# TASK DIRECTIONS:
Return the lines below in which the string "video" occurs.

++++ STORED DATA ++++

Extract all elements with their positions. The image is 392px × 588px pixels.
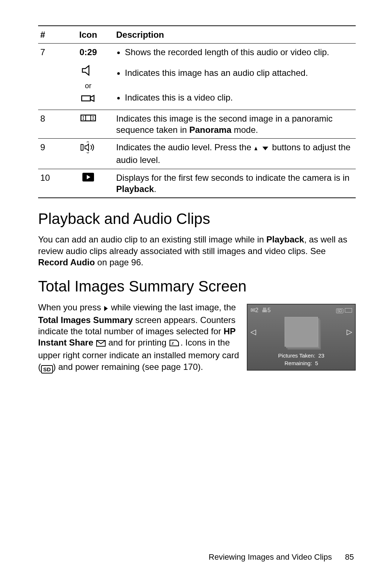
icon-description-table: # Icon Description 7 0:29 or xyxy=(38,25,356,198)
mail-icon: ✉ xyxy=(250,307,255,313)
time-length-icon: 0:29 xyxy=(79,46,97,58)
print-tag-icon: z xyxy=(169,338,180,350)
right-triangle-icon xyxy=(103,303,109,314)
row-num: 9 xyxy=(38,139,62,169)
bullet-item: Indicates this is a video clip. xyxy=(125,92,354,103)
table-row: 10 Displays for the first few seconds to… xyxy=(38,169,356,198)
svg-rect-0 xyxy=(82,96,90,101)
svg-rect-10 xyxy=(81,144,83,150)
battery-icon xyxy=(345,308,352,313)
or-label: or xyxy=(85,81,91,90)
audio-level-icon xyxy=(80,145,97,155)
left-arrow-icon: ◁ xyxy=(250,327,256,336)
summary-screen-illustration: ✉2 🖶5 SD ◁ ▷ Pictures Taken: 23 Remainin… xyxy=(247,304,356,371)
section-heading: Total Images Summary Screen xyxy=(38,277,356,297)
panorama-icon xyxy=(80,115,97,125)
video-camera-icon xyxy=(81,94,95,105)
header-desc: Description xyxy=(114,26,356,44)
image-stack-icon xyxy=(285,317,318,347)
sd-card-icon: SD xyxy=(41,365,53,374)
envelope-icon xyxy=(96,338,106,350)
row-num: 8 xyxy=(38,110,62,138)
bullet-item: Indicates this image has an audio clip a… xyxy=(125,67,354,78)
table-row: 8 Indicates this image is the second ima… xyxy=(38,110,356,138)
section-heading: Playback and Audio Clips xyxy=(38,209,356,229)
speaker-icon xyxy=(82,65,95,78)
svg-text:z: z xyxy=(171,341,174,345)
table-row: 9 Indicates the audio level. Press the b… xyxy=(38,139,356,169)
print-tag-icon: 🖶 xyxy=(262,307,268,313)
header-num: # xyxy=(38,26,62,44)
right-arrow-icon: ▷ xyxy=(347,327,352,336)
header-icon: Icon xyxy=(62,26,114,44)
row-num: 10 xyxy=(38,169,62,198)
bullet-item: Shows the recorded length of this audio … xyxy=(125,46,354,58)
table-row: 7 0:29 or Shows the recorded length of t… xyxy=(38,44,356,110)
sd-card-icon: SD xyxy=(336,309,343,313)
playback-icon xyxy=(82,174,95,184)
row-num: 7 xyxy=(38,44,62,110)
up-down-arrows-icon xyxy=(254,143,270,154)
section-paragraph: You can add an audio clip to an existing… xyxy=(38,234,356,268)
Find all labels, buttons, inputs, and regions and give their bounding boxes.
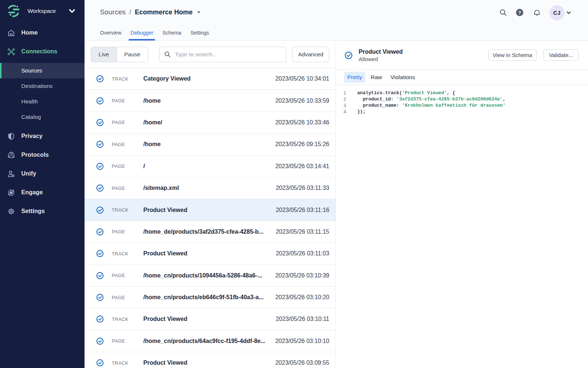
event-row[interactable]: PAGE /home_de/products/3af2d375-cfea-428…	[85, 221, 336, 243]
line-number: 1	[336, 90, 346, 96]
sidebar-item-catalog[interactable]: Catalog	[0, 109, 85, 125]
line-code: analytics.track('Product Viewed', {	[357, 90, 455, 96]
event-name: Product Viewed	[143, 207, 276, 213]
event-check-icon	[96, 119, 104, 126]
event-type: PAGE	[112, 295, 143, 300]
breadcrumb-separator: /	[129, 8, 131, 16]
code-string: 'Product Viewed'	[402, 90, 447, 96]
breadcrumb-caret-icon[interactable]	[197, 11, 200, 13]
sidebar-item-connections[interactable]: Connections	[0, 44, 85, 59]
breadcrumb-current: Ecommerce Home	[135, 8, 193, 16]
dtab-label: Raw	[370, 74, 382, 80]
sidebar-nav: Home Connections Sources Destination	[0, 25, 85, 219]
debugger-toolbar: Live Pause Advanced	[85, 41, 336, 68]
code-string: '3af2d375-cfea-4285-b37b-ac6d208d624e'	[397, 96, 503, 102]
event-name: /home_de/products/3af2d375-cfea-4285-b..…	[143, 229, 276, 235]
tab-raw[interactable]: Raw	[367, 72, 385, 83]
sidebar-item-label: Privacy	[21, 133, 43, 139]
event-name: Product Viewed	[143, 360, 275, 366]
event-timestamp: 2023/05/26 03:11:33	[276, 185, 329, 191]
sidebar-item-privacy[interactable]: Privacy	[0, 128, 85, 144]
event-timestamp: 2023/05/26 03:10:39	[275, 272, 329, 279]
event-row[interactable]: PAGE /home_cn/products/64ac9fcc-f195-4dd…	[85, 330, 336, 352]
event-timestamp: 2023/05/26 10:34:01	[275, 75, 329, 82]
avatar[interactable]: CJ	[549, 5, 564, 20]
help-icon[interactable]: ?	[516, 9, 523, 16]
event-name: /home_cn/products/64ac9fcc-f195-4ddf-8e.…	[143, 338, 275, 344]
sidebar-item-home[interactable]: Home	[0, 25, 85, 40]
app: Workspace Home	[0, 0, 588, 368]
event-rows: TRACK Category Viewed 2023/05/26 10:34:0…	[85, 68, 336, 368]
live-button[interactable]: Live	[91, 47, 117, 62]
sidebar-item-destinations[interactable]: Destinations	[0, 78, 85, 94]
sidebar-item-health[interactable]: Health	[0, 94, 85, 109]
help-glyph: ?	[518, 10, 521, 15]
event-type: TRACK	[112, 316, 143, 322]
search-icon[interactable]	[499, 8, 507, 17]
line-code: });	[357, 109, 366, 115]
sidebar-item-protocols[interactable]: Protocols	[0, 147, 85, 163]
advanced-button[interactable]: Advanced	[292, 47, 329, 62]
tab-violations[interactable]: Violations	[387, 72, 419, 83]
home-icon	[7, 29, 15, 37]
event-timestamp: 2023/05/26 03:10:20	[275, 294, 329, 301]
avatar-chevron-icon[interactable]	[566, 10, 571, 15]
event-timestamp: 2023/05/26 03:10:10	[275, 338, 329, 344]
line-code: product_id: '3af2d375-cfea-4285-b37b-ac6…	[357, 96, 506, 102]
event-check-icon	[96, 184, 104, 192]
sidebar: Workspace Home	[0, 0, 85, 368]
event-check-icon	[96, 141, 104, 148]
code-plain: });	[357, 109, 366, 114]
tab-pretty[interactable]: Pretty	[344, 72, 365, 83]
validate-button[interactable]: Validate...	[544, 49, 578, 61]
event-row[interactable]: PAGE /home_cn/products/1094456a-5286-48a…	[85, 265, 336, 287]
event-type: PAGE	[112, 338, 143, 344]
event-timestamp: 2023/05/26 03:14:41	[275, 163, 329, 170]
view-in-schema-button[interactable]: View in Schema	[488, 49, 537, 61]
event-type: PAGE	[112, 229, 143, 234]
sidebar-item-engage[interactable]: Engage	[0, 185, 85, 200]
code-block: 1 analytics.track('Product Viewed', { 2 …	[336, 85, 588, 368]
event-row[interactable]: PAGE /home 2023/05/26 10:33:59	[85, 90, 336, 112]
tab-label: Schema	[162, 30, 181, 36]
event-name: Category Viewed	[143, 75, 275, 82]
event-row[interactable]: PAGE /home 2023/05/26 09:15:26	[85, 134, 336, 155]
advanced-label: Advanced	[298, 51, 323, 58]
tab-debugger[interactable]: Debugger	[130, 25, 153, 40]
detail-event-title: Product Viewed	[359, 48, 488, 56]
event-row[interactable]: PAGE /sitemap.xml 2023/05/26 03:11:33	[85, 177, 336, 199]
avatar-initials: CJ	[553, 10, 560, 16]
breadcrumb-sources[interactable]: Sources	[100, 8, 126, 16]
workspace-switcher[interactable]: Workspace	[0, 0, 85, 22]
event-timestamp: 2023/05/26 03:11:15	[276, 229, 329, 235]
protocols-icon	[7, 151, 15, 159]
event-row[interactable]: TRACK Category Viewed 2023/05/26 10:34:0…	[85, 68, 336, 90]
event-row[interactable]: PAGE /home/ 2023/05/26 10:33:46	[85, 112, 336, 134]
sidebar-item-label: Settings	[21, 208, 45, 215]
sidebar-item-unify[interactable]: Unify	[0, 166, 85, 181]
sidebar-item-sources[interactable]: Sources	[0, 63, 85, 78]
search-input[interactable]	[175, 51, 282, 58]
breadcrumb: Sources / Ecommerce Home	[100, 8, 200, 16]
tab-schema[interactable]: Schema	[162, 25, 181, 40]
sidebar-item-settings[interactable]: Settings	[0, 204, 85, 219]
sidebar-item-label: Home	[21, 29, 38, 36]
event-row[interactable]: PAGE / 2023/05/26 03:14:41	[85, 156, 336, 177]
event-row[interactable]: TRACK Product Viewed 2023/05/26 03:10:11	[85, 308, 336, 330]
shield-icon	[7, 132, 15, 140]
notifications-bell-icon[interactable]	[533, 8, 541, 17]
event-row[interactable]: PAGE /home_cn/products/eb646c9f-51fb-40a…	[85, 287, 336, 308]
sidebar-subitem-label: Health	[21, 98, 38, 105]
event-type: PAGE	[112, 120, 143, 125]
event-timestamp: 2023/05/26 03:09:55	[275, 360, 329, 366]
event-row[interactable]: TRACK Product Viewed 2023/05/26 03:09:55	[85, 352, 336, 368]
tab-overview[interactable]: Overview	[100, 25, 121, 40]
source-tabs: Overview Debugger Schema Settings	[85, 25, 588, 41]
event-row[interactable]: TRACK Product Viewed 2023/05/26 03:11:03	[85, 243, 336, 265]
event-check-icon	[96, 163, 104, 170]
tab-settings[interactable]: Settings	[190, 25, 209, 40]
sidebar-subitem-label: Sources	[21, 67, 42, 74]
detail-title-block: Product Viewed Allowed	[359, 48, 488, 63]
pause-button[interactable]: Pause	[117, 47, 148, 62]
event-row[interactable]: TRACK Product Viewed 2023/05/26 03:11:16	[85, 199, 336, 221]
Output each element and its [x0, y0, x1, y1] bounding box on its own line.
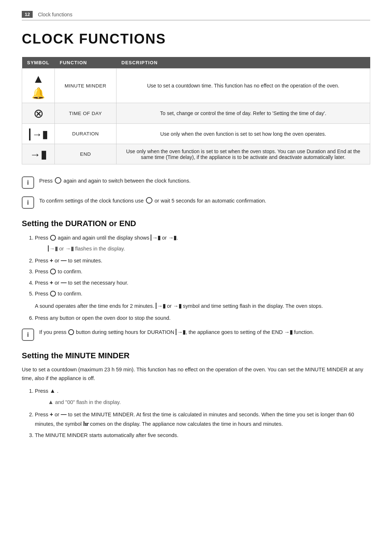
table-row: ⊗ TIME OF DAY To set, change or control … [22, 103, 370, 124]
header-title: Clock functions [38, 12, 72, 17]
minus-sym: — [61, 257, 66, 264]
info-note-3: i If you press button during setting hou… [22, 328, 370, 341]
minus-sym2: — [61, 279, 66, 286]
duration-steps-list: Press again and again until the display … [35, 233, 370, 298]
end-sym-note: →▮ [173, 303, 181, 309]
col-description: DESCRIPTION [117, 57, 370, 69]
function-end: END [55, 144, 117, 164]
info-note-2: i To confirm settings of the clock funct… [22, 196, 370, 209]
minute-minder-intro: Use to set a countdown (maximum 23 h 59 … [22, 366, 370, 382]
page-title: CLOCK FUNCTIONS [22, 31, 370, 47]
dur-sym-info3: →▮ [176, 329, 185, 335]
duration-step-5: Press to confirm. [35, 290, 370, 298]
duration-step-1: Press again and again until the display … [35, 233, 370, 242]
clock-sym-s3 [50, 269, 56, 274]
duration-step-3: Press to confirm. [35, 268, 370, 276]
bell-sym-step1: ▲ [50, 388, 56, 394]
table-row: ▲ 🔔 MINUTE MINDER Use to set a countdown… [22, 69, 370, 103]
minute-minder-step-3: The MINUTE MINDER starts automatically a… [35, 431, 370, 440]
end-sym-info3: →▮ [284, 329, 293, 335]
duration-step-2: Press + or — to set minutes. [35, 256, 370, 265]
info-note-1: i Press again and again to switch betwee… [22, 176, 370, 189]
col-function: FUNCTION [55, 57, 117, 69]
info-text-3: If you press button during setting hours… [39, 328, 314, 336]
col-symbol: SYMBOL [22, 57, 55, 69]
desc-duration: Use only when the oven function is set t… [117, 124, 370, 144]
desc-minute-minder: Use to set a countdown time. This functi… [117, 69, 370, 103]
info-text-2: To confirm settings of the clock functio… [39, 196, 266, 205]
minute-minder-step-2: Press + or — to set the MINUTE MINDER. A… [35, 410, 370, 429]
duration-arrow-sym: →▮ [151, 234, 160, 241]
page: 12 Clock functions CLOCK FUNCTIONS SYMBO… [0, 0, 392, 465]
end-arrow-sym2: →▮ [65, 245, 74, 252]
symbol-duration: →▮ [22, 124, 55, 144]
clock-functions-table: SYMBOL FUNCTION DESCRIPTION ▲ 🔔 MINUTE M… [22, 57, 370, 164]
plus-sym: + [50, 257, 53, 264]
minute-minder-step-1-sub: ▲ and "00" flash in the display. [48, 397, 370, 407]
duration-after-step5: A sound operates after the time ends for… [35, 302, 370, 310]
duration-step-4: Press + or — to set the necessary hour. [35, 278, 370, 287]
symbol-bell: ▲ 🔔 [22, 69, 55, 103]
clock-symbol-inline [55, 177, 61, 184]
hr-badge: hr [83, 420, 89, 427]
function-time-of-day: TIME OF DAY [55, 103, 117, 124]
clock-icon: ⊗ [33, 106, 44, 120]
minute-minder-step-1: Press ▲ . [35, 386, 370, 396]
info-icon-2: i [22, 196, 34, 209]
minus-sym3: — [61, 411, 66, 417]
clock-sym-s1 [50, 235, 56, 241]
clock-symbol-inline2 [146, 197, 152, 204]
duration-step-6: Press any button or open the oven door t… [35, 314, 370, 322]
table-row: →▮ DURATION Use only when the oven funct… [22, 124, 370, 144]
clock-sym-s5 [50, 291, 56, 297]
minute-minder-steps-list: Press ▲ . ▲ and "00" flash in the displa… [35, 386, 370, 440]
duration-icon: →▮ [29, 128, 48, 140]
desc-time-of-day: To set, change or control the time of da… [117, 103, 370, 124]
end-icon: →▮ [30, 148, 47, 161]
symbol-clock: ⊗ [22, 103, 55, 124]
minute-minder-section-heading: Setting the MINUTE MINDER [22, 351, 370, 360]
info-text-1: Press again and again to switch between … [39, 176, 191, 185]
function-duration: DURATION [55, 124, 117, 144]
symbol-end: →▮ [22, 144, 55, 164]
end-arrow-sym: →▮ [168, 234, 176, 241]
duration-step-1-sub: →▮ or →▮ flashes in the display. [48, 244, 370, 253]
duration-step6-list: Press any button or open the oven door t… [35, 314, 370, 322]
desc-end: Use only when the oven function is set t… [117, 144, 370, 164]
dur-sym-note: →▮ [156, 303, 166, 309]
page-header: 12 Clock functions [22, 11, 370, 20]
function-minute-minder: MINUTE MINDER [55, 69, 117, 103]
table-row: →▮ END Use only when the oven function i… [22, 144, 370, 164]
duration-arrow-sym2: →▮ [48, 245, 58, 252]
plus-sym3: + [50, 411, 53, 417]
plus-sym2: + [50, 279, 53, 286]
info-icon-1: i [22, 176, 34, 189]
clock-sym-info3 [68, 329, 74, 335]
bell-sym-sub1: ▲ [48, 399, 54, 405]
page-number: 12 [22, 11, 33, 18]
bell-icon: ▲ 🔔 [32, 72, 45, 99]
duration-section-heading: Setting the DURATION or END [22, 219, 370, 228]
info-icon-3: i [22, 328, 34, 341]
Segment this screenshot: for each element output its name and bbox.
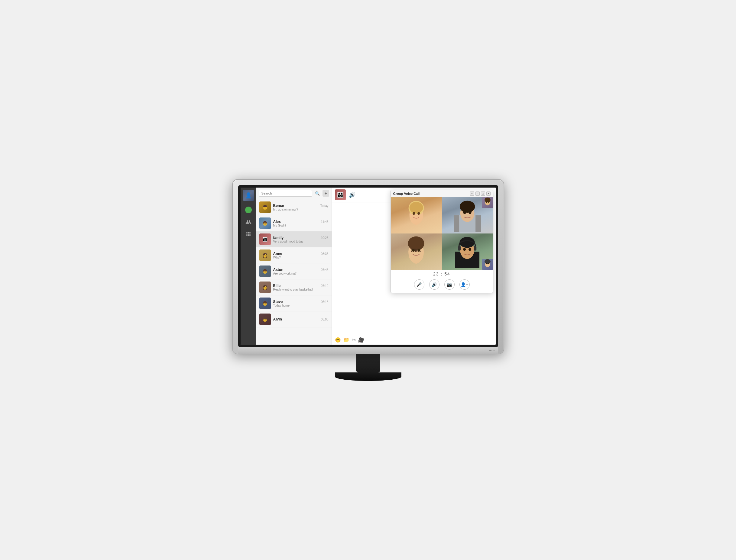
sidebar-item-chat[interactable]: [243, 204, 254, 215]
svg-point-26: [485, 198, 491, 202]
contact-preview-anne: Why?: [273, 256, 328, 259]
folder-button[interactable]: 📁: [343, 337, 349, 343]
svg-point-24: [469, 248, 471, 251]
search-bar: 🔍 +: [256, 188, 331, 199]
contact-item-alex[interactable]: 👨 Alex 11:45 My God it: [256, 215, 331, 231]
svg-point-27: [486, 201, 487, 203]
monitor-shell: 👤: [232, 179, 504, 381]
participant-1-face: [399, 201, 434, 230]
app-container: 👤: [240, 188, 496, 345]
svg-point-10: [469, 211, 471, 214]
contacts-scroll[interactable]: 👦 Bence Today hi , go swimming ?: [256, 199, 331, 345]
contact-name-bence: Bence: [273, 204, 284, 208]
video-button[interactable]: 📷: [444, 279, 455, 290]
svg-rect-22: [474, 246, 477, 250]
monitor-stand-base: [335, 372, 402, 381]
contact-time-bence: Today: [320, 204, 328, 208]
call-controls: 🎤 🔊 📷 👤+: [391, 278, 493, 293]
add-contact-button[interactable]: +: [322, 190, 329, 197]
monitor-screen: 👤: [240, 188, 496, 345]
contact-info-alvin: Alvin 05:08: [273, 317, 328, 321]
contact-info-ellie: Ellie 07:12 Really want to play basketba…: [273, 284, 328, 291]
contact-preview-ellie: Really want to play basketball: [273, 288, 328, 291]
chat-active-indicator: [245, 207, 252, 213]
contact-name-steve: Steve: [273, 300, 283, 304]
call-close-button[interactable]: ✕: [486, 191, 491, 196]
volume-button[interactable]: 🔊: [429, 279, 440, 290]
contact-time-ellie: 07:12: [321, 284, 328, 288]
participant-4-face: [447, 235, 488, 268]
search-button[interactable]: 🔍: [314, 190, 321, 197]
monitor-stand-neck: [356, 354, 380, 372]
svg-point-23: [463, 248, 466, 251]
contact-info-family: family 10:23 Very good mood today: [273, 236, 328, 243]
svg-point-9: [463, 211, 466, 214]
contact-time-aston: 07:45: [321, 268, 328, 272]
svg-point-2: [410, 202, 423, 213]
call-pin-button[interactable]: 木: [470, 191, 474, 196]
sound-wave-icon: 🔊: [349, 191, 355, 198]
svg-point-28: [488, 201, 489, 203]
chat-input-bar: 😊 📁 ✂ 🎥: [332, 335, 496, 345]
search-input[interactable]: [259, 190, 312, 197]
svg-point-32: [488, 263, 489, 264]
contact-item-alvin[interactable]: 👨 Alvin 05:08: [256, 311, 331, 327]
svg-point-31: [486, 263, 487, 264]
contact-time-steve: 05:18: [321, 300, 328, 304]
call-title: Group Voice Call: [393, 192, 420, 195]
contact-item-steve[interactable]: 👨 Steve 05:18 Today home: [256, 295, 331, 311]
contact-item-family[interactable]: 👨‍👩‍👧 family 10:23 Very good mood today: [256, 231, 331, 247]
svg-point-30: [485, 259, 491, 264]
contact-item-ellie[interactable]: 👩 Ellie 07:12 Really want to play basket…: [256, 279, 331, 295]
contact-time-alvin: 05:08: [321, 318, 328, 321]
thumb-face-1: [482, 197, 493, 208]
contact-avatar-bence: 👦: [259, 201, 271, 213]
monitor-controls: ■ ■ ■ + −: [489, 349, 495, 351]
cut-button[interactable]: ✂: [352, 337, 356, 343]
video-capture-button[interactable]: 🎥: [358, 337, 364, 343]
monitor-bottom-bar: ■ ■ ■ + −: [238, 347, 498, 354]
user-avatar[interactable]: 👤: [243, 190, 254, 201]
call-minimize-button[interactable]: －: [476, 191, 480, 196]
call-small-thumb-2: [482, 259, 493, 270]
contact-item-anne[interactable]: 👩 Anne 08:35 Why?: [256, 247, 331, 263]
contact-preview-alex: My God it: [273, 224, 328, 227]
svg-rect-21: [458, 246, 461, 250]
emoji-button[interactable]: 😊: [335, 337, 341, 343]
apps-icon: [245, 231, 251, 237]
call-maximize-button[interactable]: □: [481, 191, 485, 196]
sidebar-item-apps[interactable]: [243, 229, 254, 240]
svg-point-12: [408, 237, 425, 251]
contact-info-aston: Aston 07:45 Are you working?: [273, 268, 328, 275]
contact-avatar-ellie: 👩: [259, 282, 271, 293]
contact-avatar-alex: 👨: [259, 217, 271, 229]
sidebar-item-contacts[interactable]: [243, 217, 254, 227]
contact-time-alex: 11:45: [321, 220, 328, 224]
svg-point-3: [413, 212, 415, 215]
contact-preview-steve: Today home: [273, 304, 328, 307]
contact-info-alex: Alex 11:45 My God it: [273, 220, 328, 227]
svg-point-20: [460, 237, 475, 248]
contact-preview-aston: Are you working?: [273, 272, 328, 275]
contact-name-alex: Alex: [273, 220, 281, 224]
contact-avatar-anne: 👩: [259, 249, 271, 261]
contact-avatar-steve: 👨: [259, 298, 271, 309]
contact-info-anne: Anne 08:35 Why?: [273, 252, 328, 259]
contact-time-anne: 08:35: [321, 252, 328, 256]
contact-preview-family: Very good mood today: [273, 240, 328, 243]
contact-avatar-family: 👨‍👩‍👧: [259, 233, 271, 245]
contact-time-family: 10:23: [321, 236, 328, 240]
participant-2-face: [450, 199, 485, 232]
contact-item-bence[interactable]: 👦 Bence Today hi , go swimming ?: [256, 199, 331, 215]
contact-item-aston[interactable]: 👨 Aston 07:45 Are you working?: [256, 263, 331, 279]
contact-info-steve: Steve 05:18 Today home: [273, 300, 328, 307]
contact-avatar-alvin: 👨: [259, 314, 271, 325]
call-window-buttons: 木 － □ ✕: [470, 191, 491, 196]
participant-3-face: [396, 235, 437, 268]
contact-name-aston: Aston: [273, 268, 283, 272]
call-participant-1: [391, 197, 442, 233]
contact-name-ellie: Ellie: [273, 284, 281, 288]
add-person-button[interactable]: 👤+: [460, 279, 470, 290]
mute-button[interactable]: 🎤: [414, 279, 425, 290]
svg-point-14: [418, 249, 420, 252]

++++

# REPLY:
bullet-item: Indicates this is a video clip. xyxy=(125,92,354,103)
video-camera-icon xyxy=(81,94,95,105)
video-button[interactable]: 📷: [444, 279, 455, 290]
video-capture-button[interactable]: 🎥: [358, 337, 364, 343]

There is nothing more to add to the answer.